**Materials provided**
*** Begin section ***

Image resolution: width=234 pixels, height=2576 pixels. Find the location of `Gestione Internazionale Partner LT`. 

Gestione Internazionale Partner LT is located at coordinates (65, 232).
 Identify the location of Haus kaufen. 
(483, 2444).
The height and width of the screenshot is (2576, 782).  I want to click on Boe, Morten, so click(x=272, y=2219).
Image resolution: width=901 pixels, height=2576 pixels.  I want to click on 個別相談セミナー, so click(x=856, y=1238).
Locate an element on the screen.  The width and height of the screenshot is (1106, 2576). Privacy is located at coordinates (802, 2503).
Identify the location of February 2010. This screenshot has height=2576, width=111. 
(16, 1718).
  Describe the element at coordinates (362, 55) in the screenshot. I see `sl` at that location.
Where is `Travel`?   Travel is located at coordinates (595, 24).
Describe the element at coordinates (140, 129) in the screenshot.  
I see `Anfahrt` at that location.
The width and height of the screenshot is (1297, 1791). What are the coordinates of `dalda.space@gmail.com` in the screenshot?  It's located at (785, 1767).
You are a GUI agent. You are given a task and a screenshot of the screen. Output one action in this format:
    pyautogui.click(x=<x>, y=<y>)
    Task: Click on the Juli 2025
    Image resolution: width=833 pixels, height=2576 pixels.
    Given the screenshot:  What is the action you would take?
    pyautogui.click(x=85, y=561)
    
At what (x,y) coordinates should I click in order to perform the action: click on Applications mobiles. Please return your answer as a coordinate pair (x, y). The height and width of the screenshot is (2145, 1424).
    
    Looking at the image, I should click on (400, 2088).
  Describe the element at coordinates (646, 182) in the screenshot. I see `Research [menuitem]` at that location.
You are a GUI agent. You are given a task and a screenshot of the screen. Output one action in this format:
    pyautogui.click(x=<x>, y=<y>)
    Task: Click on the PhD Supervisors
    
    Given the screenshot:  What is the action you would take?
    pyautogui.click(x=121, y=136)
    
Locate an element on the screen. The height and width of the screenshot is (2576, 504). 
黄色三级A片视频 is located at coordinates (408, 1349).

*** End section ***

**Task goal**
Each entry in the listing is to be copied exactly.

**Solution to this problem**
Image resolution: width=234 pixels, height=2576 pixels. Find the location of `Gestione Internazionale Partner LT`. 

Gestione Internazionale Partner LT is located at coordinates (65, 232).
 Identify the location of Haus kaufen. 
(483, 2444).
The height and width of the screenshot is (2576, 782).  I want to click on Boe, Morten, so click(x=272, y=2219).
Image resolution: width=901 pixels, height=2576 pixels.  I want to click on 個別相談セミナー, so click(x=856, y=1238).
Locate an element on the screen.  The width and height of the screenshot is (1106, 2576). Privacy is located at coordinates (802, 2503).
Identify the location of February 2010. This screenshot has height=2576, width=111. 
(16, 1718).
  Describe the element at coordinates (362, 55) in the screenshot. I see `sl` at that location.
Where is `Travel`?   Travel is located at coordinates (595, 24).
Describe the element at coordinates (140, 129) in the screenshot.  
I see `Anfahrt` at that location.
The width and height of the screenshot is (1297, 1791). What are the coordinates of `dalda.space@gmail.com` in the screenshot?  It's located at (785, 1767).
You are a GUI agent. You are given a task and a screenshot of the screen. Output one action in this format:
    pyautogui.click(x=<x>, y=<y>)
    Task: Click on the Juli 2025
    Image resolution: width=833 pixels, height=2576 pixels.
    Given the screenshot:  What is the action you would take?
    pyautogui.click(x=85, y=561)
    
At what (x,y) coordinates should I click in order to perform the action: click on Applications mobiles. Please return your answer as a coordinate pair (x, y). The height and width of the screenshot is (2145, 1424).
    
    Looking at the image, I should click on (400, 2088).
  Describe the element at coordinates (646, 182) in the screenshot. I see `Research [menuitem]` at that location.
You are a GUI agent. You are given a task and a screenshot of the screen. Output one action in this format:
    pyautogui.click(x=<x>, y=<y>)
    Task: Click on the PhD Supervisors
    
    Given the screenshot:  What is the action you would take?
    pyautogui.click(x=121, y=136)
    
Locate an element on the screen. The height and width of the screenshot is (2576, 504). 
黄色三级A片视频 is located at coordinates (408, 1349).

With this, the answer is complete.